** Input data follows **

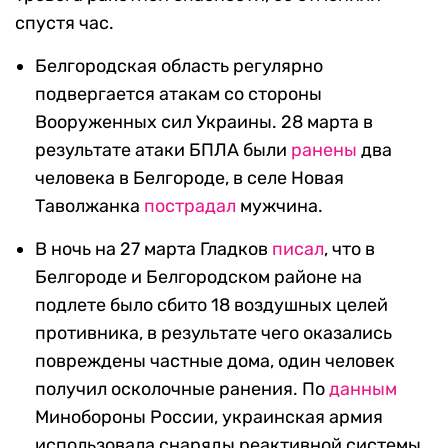
спустя час.
Белгородская область регулярно
подвергается атакам со стороны
Вооруженных сил Украины. 28 марта в
результате атаки БПЛА были
ранены
два
человека в Белгороде, в селе Новая
Таволжанка
пострадал
мужчина.
В ночь на 27 марта Гладков
писал
, что в
Белгороде и Белгородском районе на
подлете было сбито 18 воздушных целей
противника, в результате чего оказались
повреждены частные дома, один человек
получил осколочные ранения. По
данным
Минобороны России, украинская армия
использовала снаряды реактивной системы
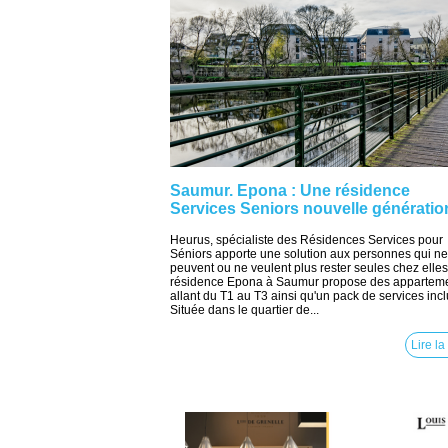
Saumur. Epona : Une résidence
Services Seniors nouvelle génératio
Heurus, spécialiste des Résidences Services pour
Séniors apporte une solution aux personnes qui ne
peuvent ou ne veulent plus rester seules chez elles
résidence Epona à Saumur propose des appartem
allant du T1 au T3 ainsi qu'un pack de services incl
Située dans le quartier de...
Lire la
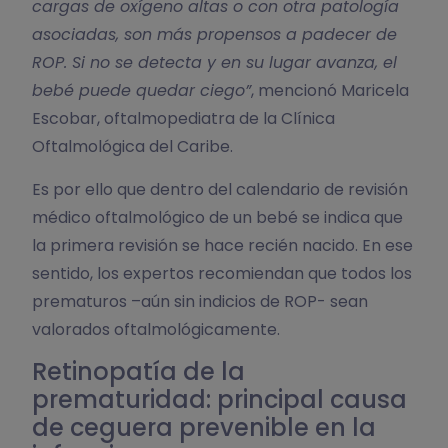
cargas de oxígeno altas o con otra patología
asociadas, son más propensos a padecer de
ROP. Si no se detecta y en su lugar avanza, el
bebé puede quedar ciego”
, mencionó Maricela
Escobar, oftalmopediatra de la Clínica
Oftalmológica del Caribe.
Es por ello que dentro del calendario de revisión
médico oftalmológico de un bebé se indica que
la primera revisión se hace recién nacido. En ese
sentido, los expertos recomiendan que todos los
prematuros –aún sin indicios de ROP- sean
valorados oftalmológicamente.
Retinopatía de la
prematuridad: principal causa
de ceguera prevenible en la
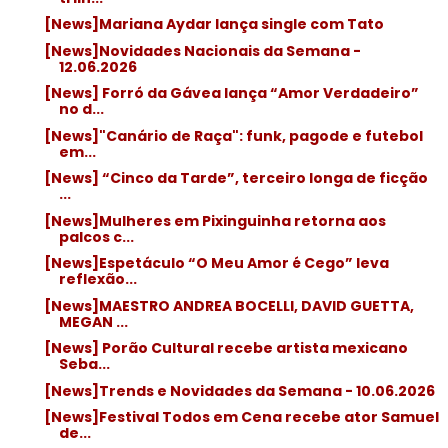
[News]Mariana Aydar lança single com Tato
[News]Novidades Nacionais da Semana -
12.06.2026
[News] Forró da Gávea lança “Amor Verdadeiro”
no d...
[News]"Canário de Raça": funk, pagode e futebol
em...
[News] “Cinco da Tarde”, terceiro longa de ficção
...
[News]Mulheres em Pixinguinha retorna aos
palcos c...
[News]Espetáculo “O Meu Amor é Cego” leva
reflexão...
[News]MAESTRO ANDREA BOCELLI, DAVID GUETTA,
MEGAN ...
[News] Porão Cultural recebe artista mexicano
Seba...
[News]Trends e Novidades da Semana - 10.06.2026
[News]Festival Todos em Cena recebe ator Samuel
de...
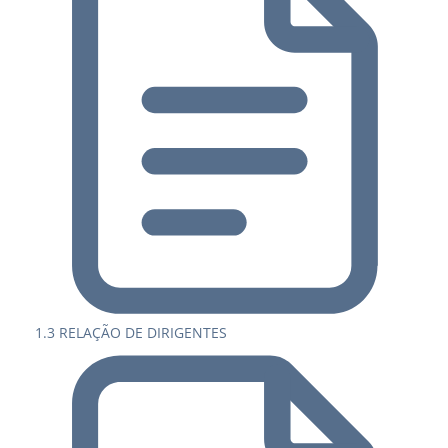
1.3 RELAÇÃO DE DIRIGENTES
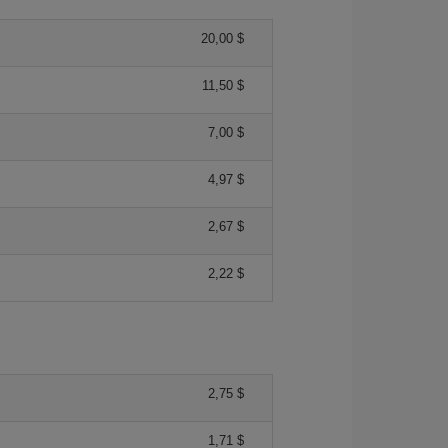
20,00 $
11,50 $
7,00 $
4,97 $
2,67 $
2,22 $
2,75 $
1,71 $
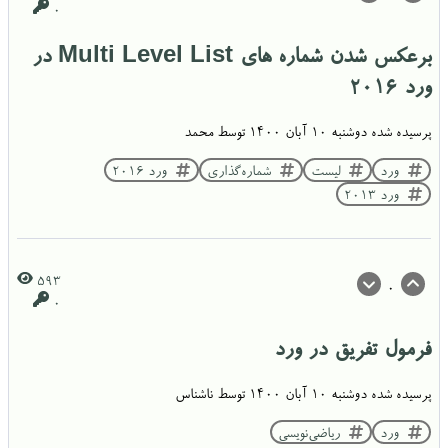
0
برعکس شدن شماره های Multi Level List در
ورد ۲۰۱۶
پرسیده شده
دوشنبه ۱۰ آبان ۱۴۰۰
توسط
محمد
ورد
لیست
شماره‌گذاری
ورد ۲۰۱۶
ورد ۲۰۱۳
593
0
0
فرمول تفریق در ورد
پرسیده شده
دوشنبه ۱۰ آبان ۱۴۰۰
توسط
ناشناس
ورد
ریاضی‌نویسی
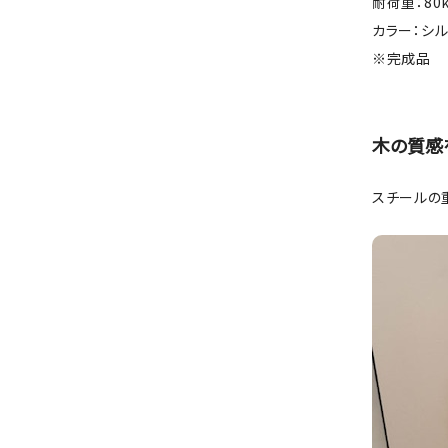
耐荷重：80
カラー：シ
※完成品
木の質感
スチールの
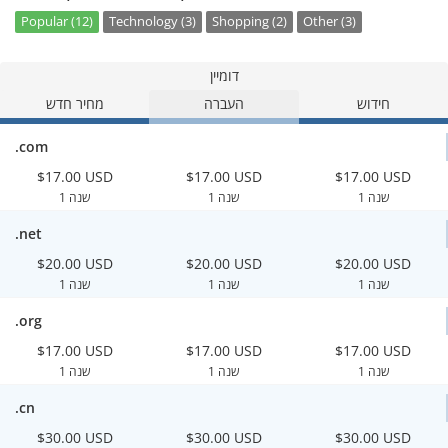
Popular (12)
Technology (3)
Shopping (2)
Other (3)
דומיין
חידוש
העברה
מחיר חדש
.com
$17.00 USD
$17.00 USD
$17.00 USD
1 שנה
1 שנה
1 שנה
.net
$20.00 USD
$20.00 USD
$20.00 USD
1 שנה
1 שנה
1 שנה
.org
$17.00 USD
$17.00 USD
$17.00 USD
1 שנה
1 שנה
1 שנה
.cn
$30.00 USD
$30.00 USD
$30.00 USD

** End of Input data **

Exercise instructions: Note every line above where the string "результате" shows up, and copy those lines.

Exercise solution:
результате атаки БПЛА были
противника, в результате чего оказались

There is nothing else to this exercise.